__Recorded data__

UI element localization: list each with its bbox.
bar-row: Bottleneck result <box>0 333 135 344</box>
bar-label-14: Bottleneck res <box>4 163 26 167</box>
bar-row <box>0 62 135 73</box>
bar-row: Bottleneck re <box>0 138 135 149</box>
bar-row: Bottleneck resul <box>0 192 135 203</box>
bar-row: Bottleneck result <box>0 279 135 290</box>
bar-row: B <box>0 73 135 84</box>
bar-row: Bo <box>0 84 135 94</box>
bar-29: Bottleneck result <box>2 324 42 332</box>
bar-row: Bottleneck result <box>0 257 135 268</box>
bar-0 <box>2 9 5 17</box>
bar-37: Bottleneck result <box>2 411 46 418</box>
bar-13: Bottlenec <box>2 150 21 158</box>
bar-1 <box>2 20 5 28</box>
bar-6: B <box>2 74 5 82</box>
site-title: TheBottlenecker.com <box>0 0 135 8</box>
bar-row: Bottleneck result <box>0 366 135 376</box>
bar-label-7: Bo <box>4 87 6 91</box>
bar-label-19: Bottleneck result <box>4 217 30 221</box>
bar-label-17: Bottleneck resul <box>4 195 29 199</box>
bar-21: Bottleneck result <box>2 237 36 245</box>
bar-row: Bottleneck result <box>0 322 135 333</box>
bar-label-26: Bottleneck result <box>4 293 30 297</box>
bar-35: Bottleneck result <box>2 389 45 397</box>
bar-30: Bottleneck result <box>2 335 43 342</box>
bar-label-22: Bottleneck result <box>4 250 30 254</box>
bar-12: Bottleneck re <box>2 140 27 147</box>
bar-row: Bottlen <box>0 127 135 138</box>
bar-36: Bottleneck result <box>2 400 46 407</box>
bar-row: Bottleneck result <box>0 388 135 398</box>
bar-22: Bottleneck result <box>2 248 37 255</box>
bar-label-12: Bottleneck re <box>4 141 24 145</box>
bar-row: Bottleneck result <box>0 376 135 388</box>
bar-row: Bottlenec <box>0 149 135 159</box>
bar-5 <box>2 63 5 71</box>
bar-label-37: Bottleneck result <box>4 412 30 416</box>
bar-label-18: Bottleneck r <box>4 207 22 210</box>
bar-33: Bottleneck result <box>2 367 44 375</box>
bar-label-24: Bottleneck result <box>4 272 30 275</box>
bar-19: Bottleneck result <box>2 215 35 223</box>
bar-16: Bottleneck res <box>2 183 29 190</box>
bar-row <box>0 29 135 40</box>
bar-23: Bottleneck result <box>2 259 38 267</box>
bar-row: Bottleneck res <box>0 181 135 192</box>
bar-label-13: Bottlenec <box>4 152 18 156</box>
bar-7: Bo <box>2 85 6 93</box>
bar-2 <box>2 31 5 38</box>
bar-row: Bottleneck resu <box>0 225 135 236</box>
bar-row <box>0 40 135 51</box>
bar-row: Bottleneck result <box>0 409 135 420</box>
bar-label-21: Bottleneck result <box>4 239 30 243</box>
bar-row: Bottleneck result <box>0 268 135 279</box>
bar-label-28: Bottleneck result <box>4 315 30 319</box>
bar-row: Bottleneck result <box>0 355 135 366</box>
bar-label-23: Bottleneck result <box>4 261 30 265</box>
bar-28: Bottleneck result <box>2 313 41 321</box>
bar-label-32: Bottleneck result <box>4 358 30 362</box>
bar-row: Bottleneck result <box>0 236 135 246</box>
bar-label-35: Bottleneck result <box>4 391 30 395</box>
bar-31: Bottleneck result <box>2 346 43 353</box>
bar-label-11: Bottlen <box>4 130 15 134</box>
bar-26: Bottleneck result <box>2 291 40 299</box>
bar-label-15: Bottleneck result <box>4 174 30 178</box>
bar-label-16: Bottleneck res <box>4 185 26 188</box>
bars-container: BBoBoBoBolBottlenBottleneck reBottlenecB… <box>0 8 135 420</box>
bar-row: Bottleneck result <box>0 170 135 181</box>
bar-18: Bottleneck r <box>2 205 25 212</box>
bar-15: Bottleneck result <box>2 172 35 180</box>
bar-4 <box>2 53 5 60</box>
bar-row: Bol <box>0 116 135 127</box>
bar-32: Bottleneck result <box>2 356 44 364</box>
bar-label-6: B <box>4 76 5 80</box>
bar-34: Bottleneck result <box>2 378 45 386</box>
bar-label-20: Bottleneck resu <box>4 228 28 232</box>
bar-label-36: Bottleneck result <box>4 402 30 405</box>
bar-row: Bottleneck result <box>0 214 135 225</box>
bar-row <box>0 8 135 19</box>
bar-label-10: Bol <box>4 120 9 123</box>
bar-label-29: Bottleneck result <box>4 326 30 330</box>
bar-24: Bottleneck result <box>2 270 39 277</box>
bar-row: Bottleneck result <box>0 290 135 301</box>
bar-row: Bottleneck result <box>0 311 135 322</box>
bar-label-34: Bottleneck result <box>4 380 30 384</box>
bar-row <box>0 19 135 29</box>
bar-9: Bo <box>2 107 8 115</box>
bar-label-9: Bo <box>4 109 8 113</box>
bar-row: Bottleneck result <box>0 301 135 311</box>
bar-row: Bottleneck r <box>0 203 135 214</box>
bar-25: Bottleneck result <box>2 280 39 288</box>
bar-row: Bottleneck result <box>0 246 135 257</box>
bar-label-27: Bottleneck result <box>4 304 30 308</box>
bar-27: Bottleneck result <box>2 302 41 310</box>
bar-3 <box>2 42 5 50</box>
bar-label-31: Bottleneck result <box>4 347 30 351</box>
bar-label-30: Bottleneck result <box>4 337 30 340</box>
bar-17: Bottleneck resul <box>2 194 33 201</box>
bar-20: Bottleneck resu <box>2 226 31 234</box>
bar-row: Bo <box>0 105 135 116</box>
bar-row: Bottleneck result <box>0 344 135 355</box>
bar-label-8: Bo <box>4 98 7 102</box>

__What to work on__
Go through the entries above and restate each one exactly.

__Answer box__
UI element localization: list each with its bbox.
bar-row: Bottleneck result <box>0 333 135 344</box>
bar-label-14: Bottleneck res <box>4 163 26 167</box>
bar-row <box>0 62 135 73</box>
bar-row: Bottleneck re <box>0 138 135 149</box>
bar-row: Bottleneck resul <box>0 192 135 203</box>
bar-row: Bottleneck result <box>0 279 135 290</box>
bar-row: B <box>0 73 135 84</box>
bar-row: Bo <box>0 84 135 94</box>
bar-29: Bottleneck result <box>2 324 42 332</box>
bar-row: Bottleneck result <box>0 257 135 268</box>
bar-0 <box>2 9 5 17</box>
bar-37: Bottleneck result <box>2 411 46 418</box>
bar-13: Bottlenec <box>2 150 21 158</box>
bar-1 <box>2 20 5 28</box>
bar-6: B <box>2 74 5 82</box>
site-title: TheBottlenecker.com <box>0 0 135 8</box>
bar-row: Bottleneck result <box>0 366 135 376</box>
bar-label-7: Bo <box>4 87 6 91</box>
bar-label-19: Bottleneck result <box>4 217 30 221</box>
bar-label-17: Bottleneck resul <box>4 195 29 199</box>
bar-21: Bottleneck result <box>2 237 36 245</box>
bar-row: Bottleneck result <box>0 322 135 333</box>
bar-label-26: Bottleneck result <box>4 293 30 297</box>
bar-35: Bottleneck result <box>2 389 45 397</box>
bar-30: Bottleneck result <box>2 335 43 342</box>
bar-label-22: Bottleneck result <box>4 250 30 254</box>
bar-12: Bottleneck re <box>2 140 27 147</box>
bar-row: Bottlen <box>0 127 135 138</box>
bar-36: Bottleneck result <box>2 400 46 407</box>
bar-row: Bottleneck result <box>0 388 135 398</box>
bar-22: Bottleneck result <box>2 248 37 255</box>
bar-label-12: Bottleneck re <box>4 141 24 145</box>
bar-row: Bottleneck result <box>0 376 135 388</box>
bar-row: Bottlenec <box>0 149 135 159</box>
bar-5 <box>2 63 5 71</box>
bar-label-37: Bottleneck result <box>4 412 30 416</box>
bar-label-18: Bottleneck r <box>4 207 22 210</box>
bar-33: Bottleneck result <box>2 367 44 375</box>
bar-label-24: Bottleneck result <box>4 272 30 275</box>
bar-19: Bottleneck result <box>2 215 35 223</box>
bar-16: Bottleneck res <box>2 183 29 190</box>
bar-row <box>0 29 135 40</box>
bar-23: Bottleneck result <box>2 259 38 267</box>
bar-row: Bottleneck res <box>0 181 135 192</box>
bar-label-13: Bottlenec <box>4 152 18 156</box>
bar-7: Bo <box>2 85 6 93</box>
bar-2 <box>2 31 5 38</box>
bar-row: Bottleneck resu <box>0 225 135 236</box>
bar-row <box>0 40 135 51</box>
bar-row: Bottleneck result <box>0 409 135 420</box>
bar-label-21: Bottleneck result <box>4 239 30 243</box>
bar-row: Bottleneck result <box>0 268 135 279</box>
bar-label-28: Bottleneck result <box>4 315 30 319</box>
bar-row: Bottleneck result <box>0 355 135 366</box>
bar-label-23: Bottleneck result <box>4 261 30 265</box>
bar-28: Bottleneck result <box>2 313 41 321</box>
bar-label-32: Bottleneck result <box>4 358 30 362</box>
bar-row: Bottleneck result <box>0 236 135 246</box>
bar-label-35: Bottleneck result <box>4 391 30 395</box>
bar-31: Bottleneck result <box>2 346 43 353</box>
bar-label-11: Bottlen <box>4 130 15 134</box>
bar-26: Bottleneck result <box>2 291 40 299</box>
bar-label-15: Bottleneck result <box>4 174 30 178</box>
bar-label-16: Bottleneck res <box>4 185 26 188</box>
bars-container: BBoBoBoBolBottlenBottleneck reBottlenecB… <box>0 8 135 420</box>
bar-row: Bottleneck result <box>0 170 135 181</box>
bar-18: Bottleneck r <box>2 205 25 212</box>
bar-15: Bottleneck result <box>2 172 35 180</box>
bar-4 <box>2 53 5 60</box>
bar-row: Bol <box>0 116 135 127</box>
bar-32: Bottleneck result <box>2 356 44 364</box>
bar-label-6: B <box>4 76 5 80</box>
bar-34: Bottleneck result <box>2 378 45 386</box>
bar-label-20: Bottleneck resu <box>4 228 28 232</box>
bar-label-36: Bottleneck result <box>4 402 30 405</box>
bar-row: Bottleneck result <box>0 214 135 225</box>
bar-row <box>0 8 135 19</box>
bar-label-10: Bol <box>4 120 9 123</box>
bar-label-29: Bottleneck result <box>4 326 30 330</box>
bar-24: Bottleneck result <box>2 270 39 277</box>
bar-row: Bottleneck result <box>0 290 135 301</box>
bar-row: Bottleneck result <box>0 311 135 322</box>
bar-label-34: Bottleneck result <box>4 380 30 384</box>
bar-row <box>0 19 135 29</box>
bar-9: Bo <box>2 107 8 115</box>
bar-label-9: Bo <box>4 109 8 113</box>
bar-row: Bottleneck result <box>0 301 135 311</box>
bar-row: Bottleneck r <box>0 203 135 214</box>
bar-25: Bottleneck result <box>2 280 39 288</box>
bar-row: Bottleneck result <box>0 246 135 257</box>
bar-label-27: Bottleneck result <box>4 304 30 308</box>
bar-27: Bottleneck result <box>2 302 41 310</box>
bar-3 <box>2 42 5 50</box>
bar-label-31: Bottleneck result <box>4 347 30 351</box>
bar-label-30: Bottleneck result <box>4 337 30 340</box>
bar-17: Bottleneck resul <box>2 194 33 201</box>
bar-20: Bottleneck resu <box>2 226 31 234</box>
bar-row: Bo <box>0 105 135 116</box>
bar-row: Bottleneck result <box>0 344 135 355</box>
bar-label-8: Bo <box>4 98 7 102</box>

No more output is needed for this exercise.